Exercise description: Give the entries below again exactly. Their pictures are not needed.

START Provided data

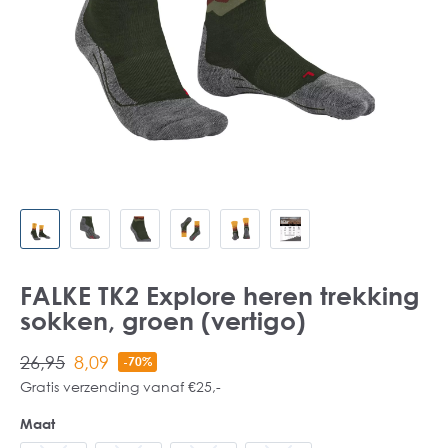
FALKE TK2 Explore heren trekking
sokken, groen (vertigo)
26,95
8,09
-70%
Gratis verzending vanaf €25,-
Maat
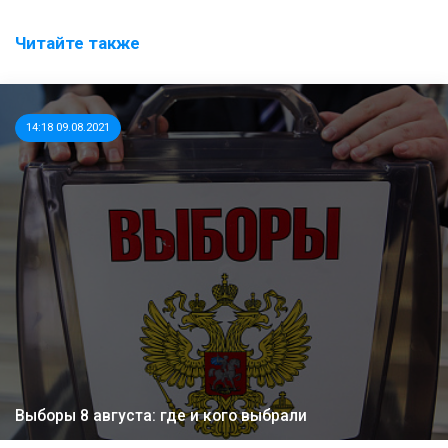
Читайте также
14:18 09.08.2021
Выборы 8 августа: где и кого выбрали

END Provided data

Response to this exercise:
FALKE TK2 Explore heren trekking
sokken, groen (vertigo)
26,95
8,09
-70%
Gratis verzending vanaf €25,-
Maat
Читайте также
14:18 09.08.2021
Выборы 8 августа: где и кого выбрали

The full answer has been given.